• **Task to complete**: How many lines in the records below contain "dyskursem"? Answer with the number alone.

• **Data provided**:

--- START ---

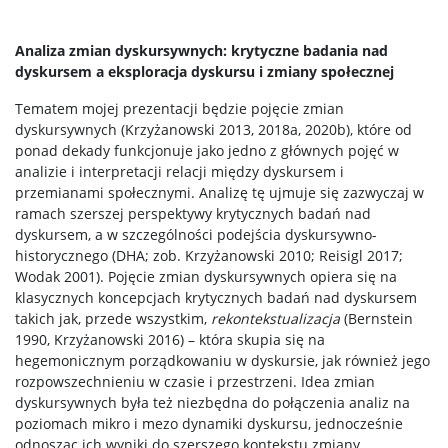
Analiza zmian dyskursywnych: krytyczne badania nad
dyskursem a eksploracja dyskursu i zmiany społecznej
Tematem mojej prezentacji będzie pojęcie zmian
dyskursywnych (Krzyżanowski 2013, 2018a, 2020b), które od
ponad dekady funkcjonuje jako jedno z głównych pojęć w
analizie i interpretacji relacji między dyskursem i
przemianami społecznymi. Analizę tę ujmuje się zazwyczaj w
ramach szerszej perspektywy krytycznych badań nad
dyskursem, a w szczególności podejścia dyskursywno-
historycznego (DHA; zob. Krzyżanowski 2010; Reisigl 2017;
Wodak 2001). Pojęcie zmian dyskursywnych opiera się na
klasycznych koncepcjach krytycznych badań nad dyskursem
takich jak, przede wszystkim,
rekontekstualizacja
(Bernstein
1990, Krzyżanowski 2016) – która skupia się na
hegemonicznym porządkowaniu w dyskursie, jak również jego
rozpowszechnieniu w czasie i przestrzeni. Idea zmian
dyskursywnych była też niezbędna do połączenia analiz na
poziomach mikro i mezo dynamiki dyskursu, jednocześnie
odnosząc ich wyniki do szerszego kontekstu zmiany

--- END ---

• **Result**: 4